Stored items
────────
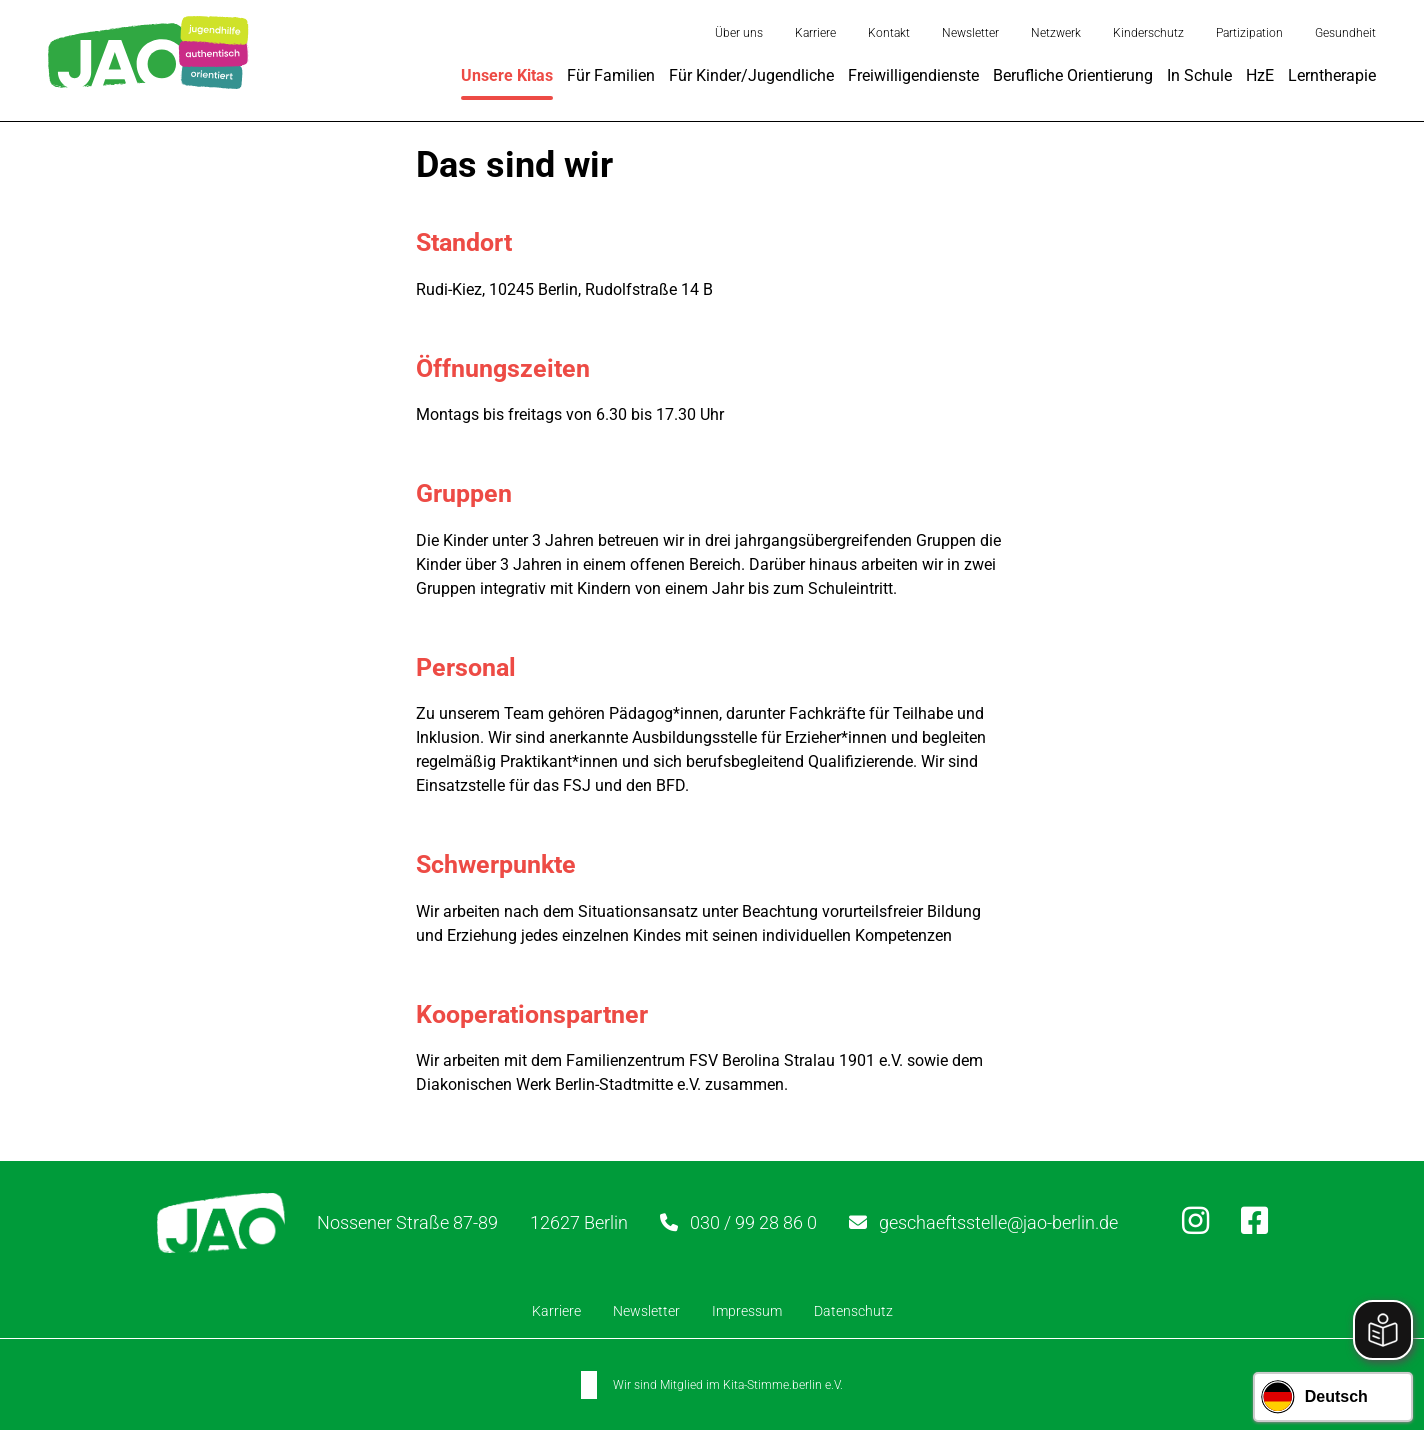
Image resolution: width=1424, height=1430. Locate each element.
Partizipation (1249, 33)
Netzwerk (1056, 33)
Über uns (739, 33)
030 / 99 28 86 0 (753, 1222)
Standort (464, 242)
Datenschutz (853, 1311)
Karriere (815, 33)
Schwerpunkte (496, 864)
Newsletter (970, 33)
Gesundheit (1345, 33)
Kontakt (889, 33)
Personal (466, 667)
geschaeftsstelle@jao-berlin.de (998, 1222)
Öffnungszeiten (503, 367)
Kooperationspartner (532, 1014)
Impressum (747, 1311)
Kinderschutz (1148, 33)
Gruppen (464, 493)
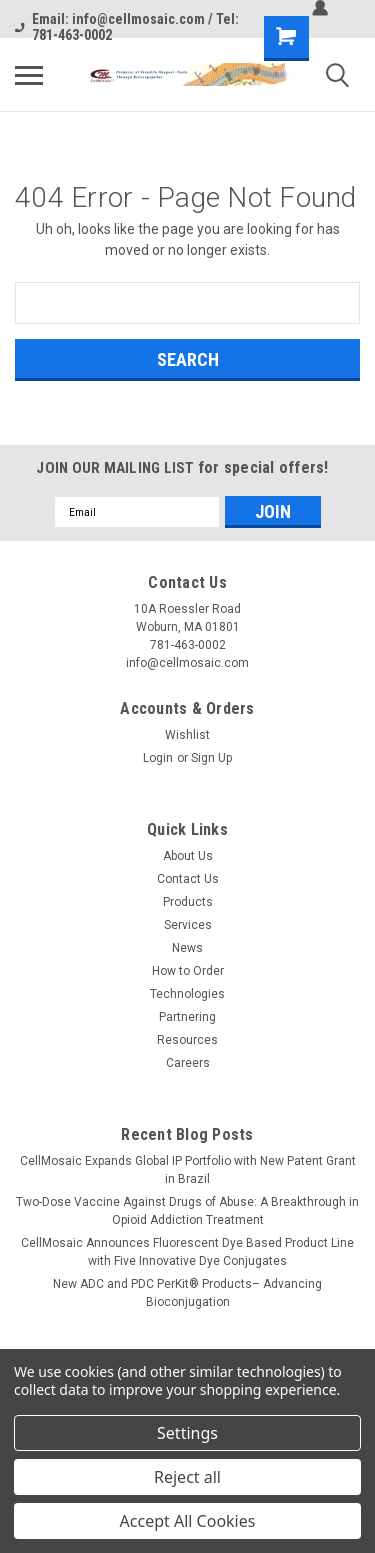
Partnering (187, 1017)
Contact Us (188, 879)
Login (158, 758)
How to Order (188, 971)
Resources (187, 1040)
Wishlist (187, 735)
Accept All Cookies (188, 1521)
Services (188, 925)
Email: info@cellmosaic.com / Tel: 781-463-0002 (127, 27)
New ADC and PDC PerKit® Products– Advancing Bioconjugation (187, 1293)
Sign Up (211, 758)
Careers (188, 1063)
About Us (188, 856)
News (187, 948)
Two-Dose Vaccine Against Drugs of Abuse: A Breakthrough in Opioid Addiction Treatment (187, 1211)
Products (188, 902)
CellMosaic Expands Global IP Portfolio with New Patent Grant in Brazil (188, 1170)
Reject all (187, 1477)
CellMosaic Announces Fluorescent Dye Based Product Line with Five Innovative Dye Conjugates (187, 1252)
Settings (187, 1433)
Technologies (187, 994)
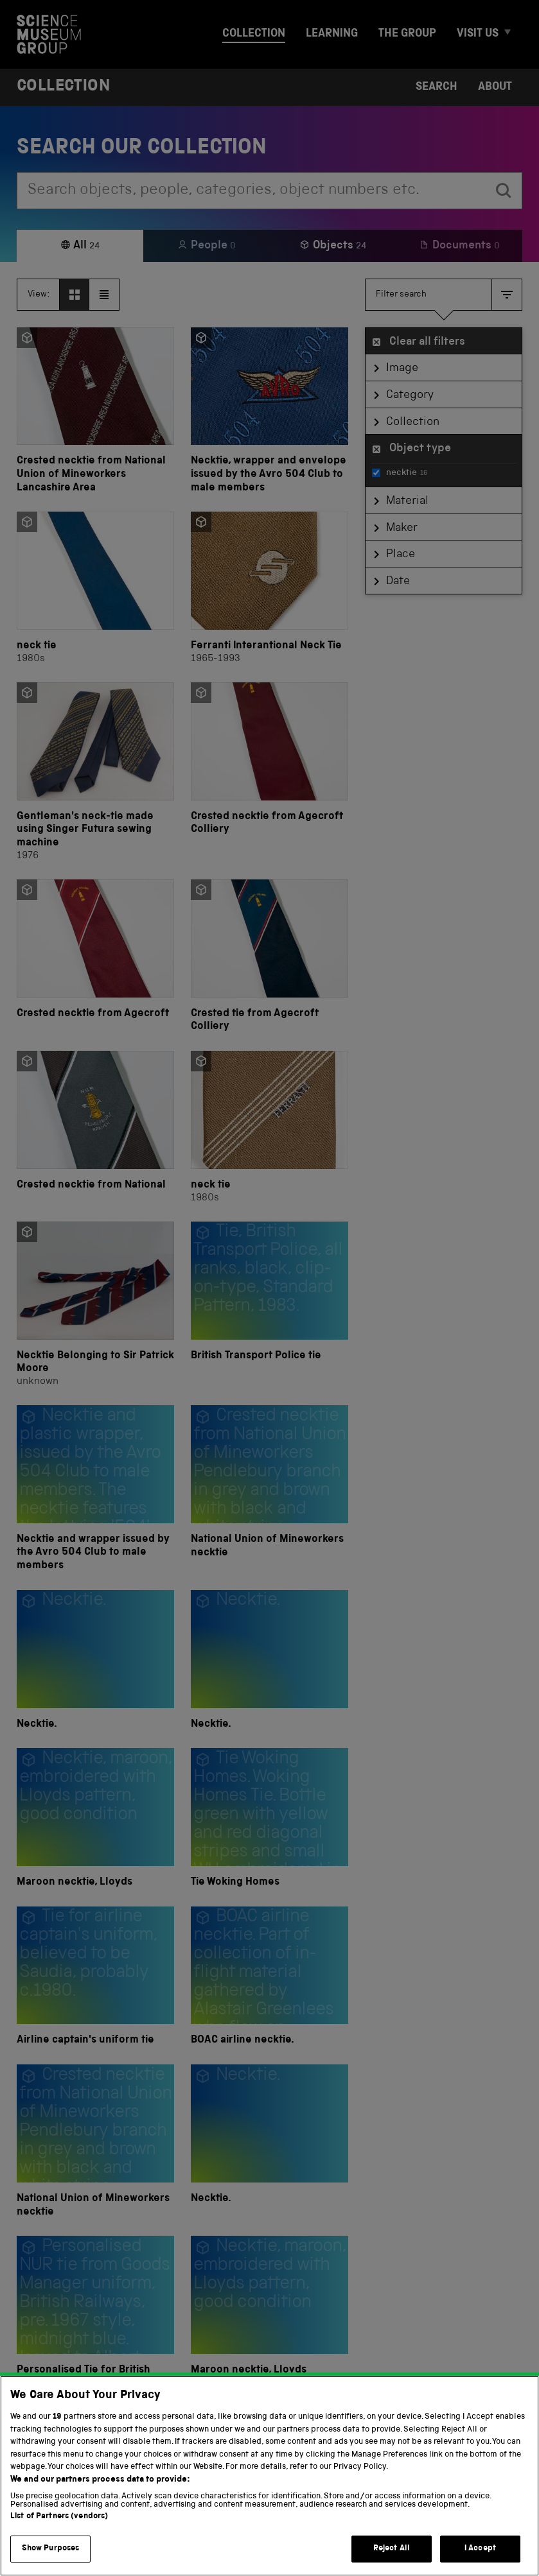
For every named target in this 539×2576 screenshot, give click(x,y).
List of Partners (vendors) (59, 2534)
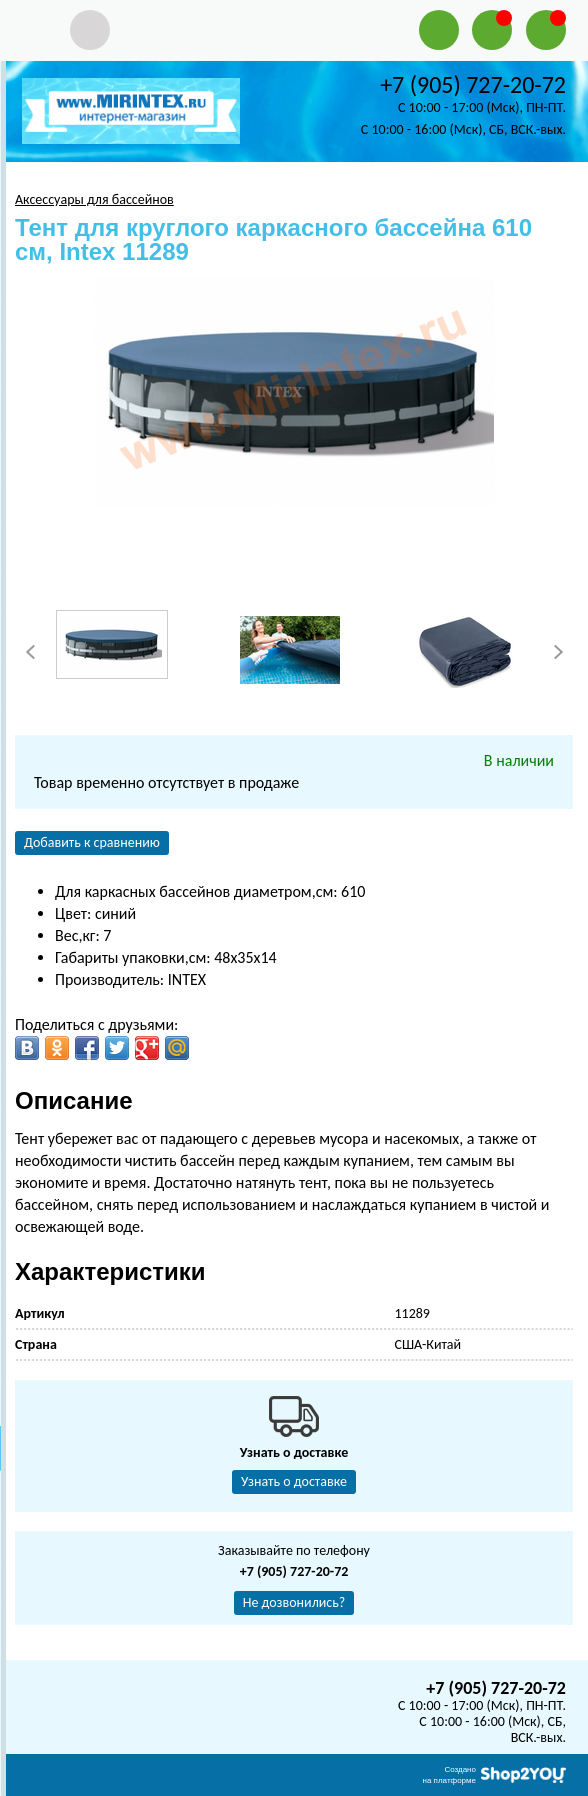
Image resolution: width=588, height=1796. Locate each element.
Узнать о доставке (294, 1481)
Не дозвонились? (294, 1602)
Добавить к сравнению (92, 842)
────────
**INSTRUCTIONS TO FOLLOW:** Copy nothing but the lines above that run from the one with "Öffnungszeiten (503, 367)" to the one with "Reject all (187, 1477)", ends included; pictures stay out.

**SOLUTION TO THIS EXERCISE:**
Öffnungszeiten (503, 367)
Kooperationspartner (532, 1014)
Impressum (747, 1311)
Kinderschutz (1148, 33)
Gruppen (464, 493)
Partnering (187, 1017)
Contact Us (188, 879)
Login (158, 758)
How to Order (188, 971)
Resources (187, 1040)
Wishlist (187, 735)
Accept All Cookies (188, 1521)
Services (188, 925)
Email: info@cellmosaic.com / Tel: 781-463-0002 (127, 27)
New ADC and PDC PerKit® Products– Advancing Bioconjugation (187, 1293)
Sign Up (211, 758)
Careers (188, 1063)
About Us (188, 856)
News (187, 948)
Two-Dose Vaccine Against Drugs of Abuse: A Breakthrough in Opioid Addiction Treatment (187, 1211)
Products (188, 902)
CellMosaic Expands Global IP Portfolio with New Patent Grant in Brazil (188, 1170)
Reject all (187, 1477)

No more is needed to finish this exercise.